ASUS unveils ExpertBook B5 Flip G2 and P5 G2 range at Computex
ASUS has taken the wraps off three new additions to its ExpertBook commercial laptop line at Computex 2026: the convertible B5 Flip G2, the Intel-powered P5 G2, and the AMD-powered PM5 G2. The machines are positioned at enterprise buyers, SMB leaders and hybrid workers, with availability in the United States expected in late Q2 and Q3 2026.
The ExpertBook B5 Flip G2 is a 14-inch 360-degree convertible running on an Intel Core 7 350 processor with an 18 TOPS neural processing unit. It supports up to 32 GB of LPDDR5X memory and up to 1 TB of PCIe 4.0 SSD storage, weighs 2.95 lbs and connects via dual Thunderbolt 4 USB-C ports, HDMI 2.1 and Wi-Fi 7. A garaged MPP 2.0 stylus is included, with a 15-second rapid charge delivering up to 60 minutes of use.
Performance tiers and AI capabilities
The P5 G2 and PM5 G2 are offered in 14-inch and 16-inch configurations. The Intel variant tops out with a Core Ultra 7 356H (Series 3) rated at 50 NPU TOPS, while the AMD PM5 G2 reaches 55 NPU TOPS via an AMD Ryzen AI 9 HX 470. Both exceed Microsoft's 40 TOPS threshold for Copilot+ PC certification, enabling on-device features including real-time language translation, intelligent document retrieval and workflow automation through the Windows AI layer. The P5 G2 supports up to 96 GB of DDR5 memory via self-upgrade and dual PCIe 4.0 SSD slots, providing headroom for data-heavy workloads.
ASUS bundles its MyExpert unified AI platform across the range, covering AI Chat, a knowledge hub, writing assistance and meeting tools including AI noise cancellation and automated camera framing. ASUS did not publish independent benchmark results or third-party validation for any of the stated AI performance figures.
Security stack and enterprise compliance
All three models are built around ASUS ExpertGuardian, which the company says includes a NIST SP 800-193-compliant BIOS, Windows 11 Secured-core, FIDO2 authentication, discrete TPM 2.0 and dual-BIOS failover for firmware recovery. NIST SP 800-193 is the Platform Firmware Resiliency guideline that federal agencies and regulated enterprises increasingly treat as a baseline procurement requirement. Physical security measures include chassis-intrusion detection, a webcam shield and a Kensington Nano lock slot. All models carry a three-year manufacturer warranty and a five-year commitment to security updates.
Market context
The enterprise laptop segment is being rapidly reshaped by the Copilot+ PC category, which Microsoft formalised in 2024 and which has since prompted Qualcomm, Intel and AMD to accelerate NPU roadmaps. Competing commercial ranges from Dell (Latitude AI series), HP (EliteBook Ultra) and Lenovo (ThinkPad X1 Carbon Gen 13) are similarly emphasising on-device AI and firmware security as key differentiators for procurement teams navigating tightened IT security policies.
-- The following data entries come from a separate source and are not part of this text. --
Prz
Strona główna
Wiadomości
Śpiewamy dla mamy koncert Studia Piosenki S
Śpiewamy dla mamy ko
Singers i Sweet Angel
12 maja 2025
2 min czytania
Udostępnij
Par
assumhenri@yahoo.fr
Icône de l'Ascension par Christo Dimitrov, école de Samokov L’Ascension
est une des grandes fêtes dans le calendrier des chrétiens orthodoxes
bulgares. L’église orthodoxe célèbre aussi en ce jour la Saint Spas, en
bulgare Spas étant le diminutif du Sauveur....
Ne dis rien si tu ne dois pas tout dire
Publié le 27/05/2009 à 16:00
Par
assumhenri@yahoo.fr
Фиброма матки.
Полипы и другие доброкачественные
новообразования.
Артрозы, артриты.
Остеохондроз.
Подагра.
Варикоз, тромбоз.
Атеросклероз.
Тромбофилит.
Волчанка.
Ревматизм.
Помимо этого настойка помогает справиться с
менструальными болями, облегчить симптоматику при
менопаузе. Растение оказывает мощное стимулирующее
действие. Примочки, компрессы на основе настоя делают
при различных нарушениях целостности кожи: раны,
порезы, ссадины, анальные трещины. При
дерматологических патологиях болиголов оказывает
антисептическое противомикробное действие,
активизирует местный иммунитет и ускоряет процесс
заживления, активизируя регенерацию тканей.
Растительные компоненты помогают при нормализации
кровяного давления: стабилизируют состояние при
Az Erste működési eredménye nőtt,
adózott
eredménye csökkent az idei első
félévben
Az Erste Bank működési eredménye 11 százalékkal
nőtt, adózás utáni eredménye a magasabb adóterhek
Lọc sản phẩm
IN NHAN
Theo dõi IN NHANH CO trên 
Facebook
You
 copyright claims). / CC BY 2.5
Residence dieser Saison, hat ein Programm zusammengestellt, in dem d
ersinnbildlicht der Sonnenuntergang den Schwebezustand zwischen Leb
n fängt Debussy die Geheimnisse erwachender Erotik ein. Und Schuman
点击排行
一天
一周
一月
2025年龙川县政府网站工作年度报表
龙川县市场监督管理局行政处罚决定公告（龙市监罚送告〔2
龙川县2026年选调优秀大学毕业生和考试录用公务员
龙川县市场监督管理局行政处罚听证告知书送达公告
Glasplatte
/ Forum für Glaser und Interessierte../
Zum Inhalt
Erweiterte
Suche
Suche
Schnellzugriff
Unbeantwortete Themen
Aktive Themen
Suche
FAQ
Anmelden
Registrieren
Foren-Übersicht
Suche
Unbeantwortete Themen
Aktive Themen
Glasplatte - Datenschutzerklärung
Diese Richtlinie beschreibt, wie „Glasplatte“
For enterprise IT buyers, the NIST SP 800-193 compliance claim and the five-year security-update commitment are likely to carry more weight than raw NPU TOPS figures, particularly in regulated industries such as financial services, healthcare and government contracting where supply-chain firmware integrity is under increasing scrutiny following guidance from CISA and the UK's National Cyber Security Centre. ASUS has not disclosed pricing for any of the three models, which limits direct competitive comparison at this stage. Pricing and channel availability details are expected closer to the respective launch windows.